Is this statement true, or false? Obviously, if it were false, then its opposite would have to hold:
- The statement can be proved within the system.
But if it were so and if the statement were provable, then it would have to be true - only true statements can be proved in a consistent system - and therefore you get a contradiction with the assumption that the statement was false. By assuming the consistency of the system, we proved that the statement can't be false. So it must be true. It's true and it says that it's unprovable within the system. Well, so it means that it is true and it is not provable within the original axiomatic system. Of course, it is however provable in a system that transcends the original axiomatic system - any system. What is this stronger system that transcends any older system? Well, it's called Luboš Motl's reference frame - because we just proved that the statement was correct. Thanks to my fellow, German Czech (these words are combined just like in "African American") Kurt Gödel for helping me with the technical part. ;-)
Back to Dyson. He wants to be better than Gödel. Dyson believes that Gödel's particular unprovable statement is not comprehensible to normal people.

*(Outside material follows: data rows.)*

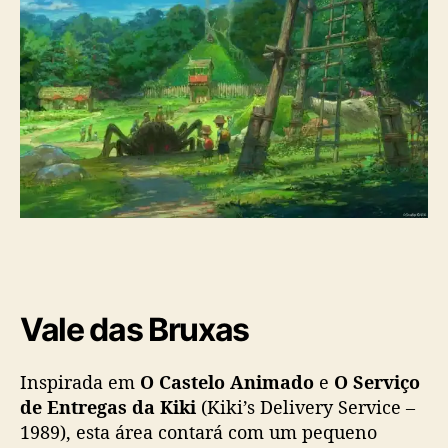
Vale das Bruxas
Inspirada em
O Castelo Animado
e
O Serviço
de Entregas da Kiki
(Kiki’s Delivery Service –
1989), esta área contará com um pequeno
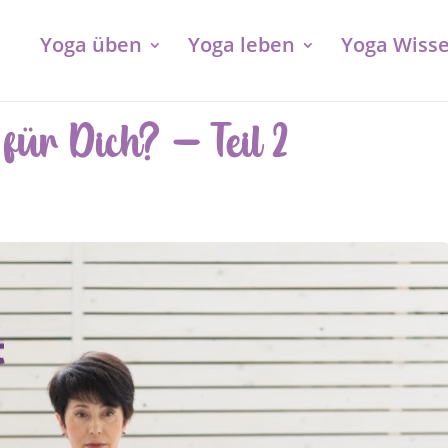
Yoga üben
Yoga leben
Yoga Wiss
für Dich? – Teil 2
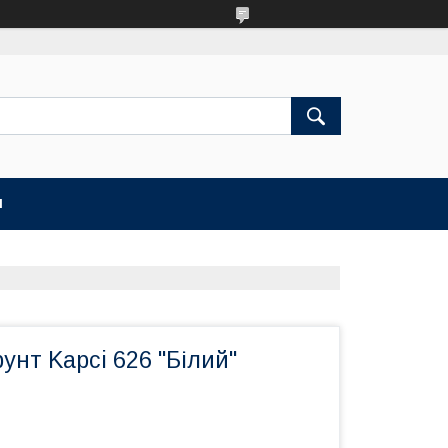
И
унт Kapci 626 "Білий"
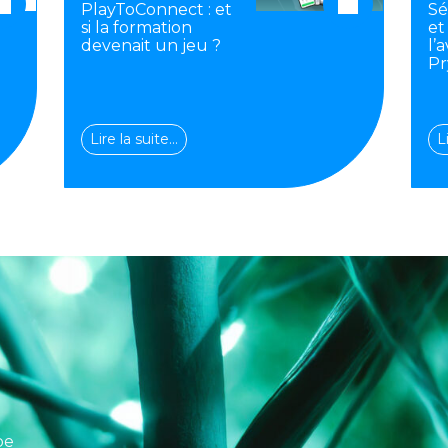
PlayToConnect : et
Sé
si la formation
et
devenait un jeu ?
l’
Pr
Lire la suite…
L
pe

Well, maybe it is, but it is certainly not a useful statement - rather a sophisticated version of the liar's paradox.
Dyson's example is simple indeed:
- Write down all powers of two - 1,2,4,8,16, ... 1024 ... and write them backwards in the decimal system - 1,2,4,8,61, ... 4201 ... You will never find a power of five (5,25,125,625...) among these numbers.
Of course, there is a trivial possible error in Dyson's statement: you must eliminate "1" from the powers of two because it is also a power of five. ;-) But I don't want to be picky. Dyson argues that his statement should be true because the probability that a large random number - such as a large inverted power of two - decreases rapidly with the exponent. Because the few first examples are not powers of five, none of them will be a power of five assuming that the reverted numbers are kind of random.
For a mathematician, Dyson suddenly adds a very non-mathematically looking step:
- you see that I used some probabilistic argument which is not rigorous, and therefore there is no proof
Freeman Dyson apparently neglected one fact - namely that he is not the only mathematician in the world. If Dyson can't prove it, it does not imply that no one can prove it! If there is no proof based on the divisibility by 3,7, and 11, it does not mean that there is no proof whatsoever: but I can't prove it right now. Concerning Dyson's example, my belief has always been just the opposite:
- any well-defined and interesting statement in mathematics that deals with the "real" finite, countable objects - for example the objects that you can write on the paper (such as Dyson's integers) - can either be proved, or its negation can be proved, using "legitimate" mathematical logic, not necessarily constrained to some possibly insufficient axiomatic system
This would also mean that someone can either find a counterexample that is a power of two that reads like a power of five backwards, or someone can find a rigorous proof that such a thing can't happen. I believe that imagining that the human intelect may be insufficient to deal with some well-defined questions is just a defeatist prejudice without any justification, but I can't prove it. ;-) As far as I know, it's not possible to show that my religion about provability is incorrect.
I also believe, much like CIP, that Dyson's family got a little bit too much room in this happening, but I can't prove it.